Auch in Deutschland bin ich schon des Öfteren in einem Krankenhaus gewesen, das erste Mal 1997. Obwohl ich vor Einrichtungen solcher Art so große Angst hatte, war ich sehr erstaunt – die Panik blieb aus. Sie hatte keinen Nährstoff, sie konnte sich an nichts festkrallen! Denn ich war nicht eingesperrt. Man hatte mir nicht entwürdigend meine Kleidung weggenommen. Ich konnte den ganzen Tag über Besuch empfangen und durfte auch, sobald es mir möglich war und wann immer ich wollte, aus dem Gebäude in den Park gehen und die Sonne genießen. Ich wurde umsorgt und mit Respekt behandelt. Habe ich noch etwas vergessen? … Ich gebe zu – nicht nur einmal weinte ich im Stillen, weil mir zum wiederholten Mal vor Augen geführt wurde, wie wertvoll doch ein Menschenleben ist und wie wenig es in meiner früheren, sozialistischen Heimat bedeutet hatte.
Als mein erstes Enkelkind zur Welt kam, konnte ich die noch krasseren Unterschiede sehen – zwischen den Umständen, in denen meine Söhne geboren wurden, und der Atmosphäre einer Entbindungs-Station in Deutschland. Dazwischen liegen Welten, dazwischen gibt es keine Brücken!
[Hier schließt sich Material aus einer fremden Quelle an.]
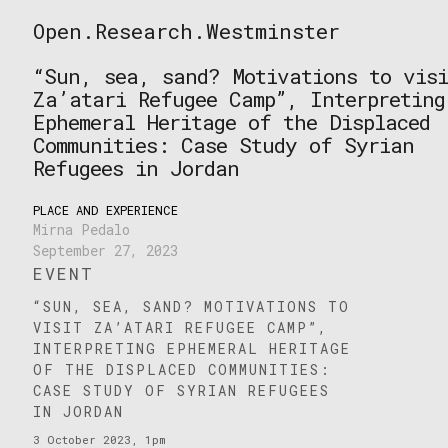
Skip
Open.Research.Westminster
to
Open
content
Research
“Sun, sea, sand? Motivations to visi
Westminster
Za’atari Refugee Camp”, Interpreting
Ephemeral Heritage of the Displaced
Communities: Case Study of Syrian
Refugees in Jordan
PLACE AND EXPERIENCE
Mirna Pedalo
September 27, 2023
EVENT
“SUN, SEA, SAND? MOTIVATIONS TO
VISIT ZA’ATARI REFUGEE CAMP”,
INTERPRETING EPHEMERAL HERITAGE
OF THE DISPLACED COMMUNITIES:
CASE STUDY OF SYRIAN REFUGEES
IN JORDAN
3 October 2023, 1pm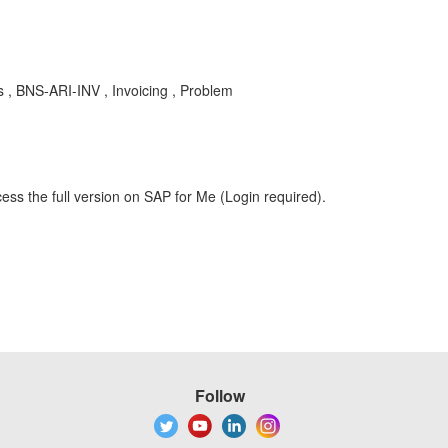
 , BNS-ARI-INV , Invoicing , Problem
ess the full version on SAP for Me (Login required).
Follow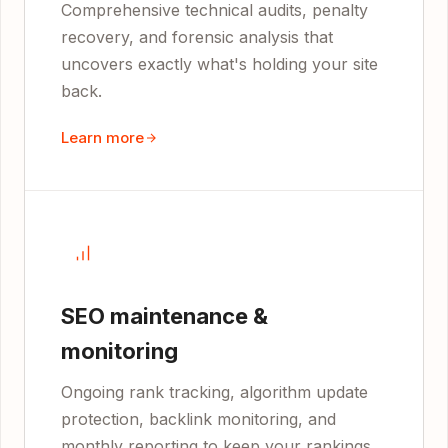
Comprehensive technical audits, penalty
recovery, and forensic analysis that
uncovers exactly what's holding your site
back.
Learn more
SEO maintenance &
monitoring
Ongoing rank tracking, algorithm update
protection, backlink monitoring, and
monthly reporting to keep your rankings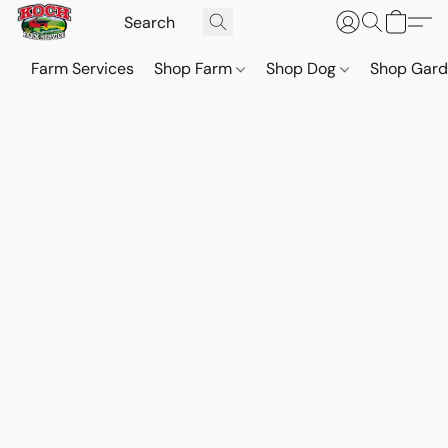
Farm Services
Shop Farm
Shop Dog
Shop Gar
Ob ich eines Tages mit dem Vergleichen aufhören kann? Ich fürchte, das wird mir nie gelingen.

Autor:

Geboren bin ich 1954 in einem deutschen Dorf in Westsibirien (Gebiet Omsk), lebe seit 1992 in Deutschland. Nach 18 Jahren Bibliotheksarbeit in Omsk und 20 Jahren in der Stadtbücherei Lüdenscheid bin ich nun seit Dezember 2019 Rentnerin. Ich schreibe gern für meine Blogs und für die Homepage. Es gibt zwei Buchveröffentlichungen von mir: "In der sibirischen Kälte" und "Andersrum". Einige meiner Texte sind auch als eBooks im Internet frei zugänglich.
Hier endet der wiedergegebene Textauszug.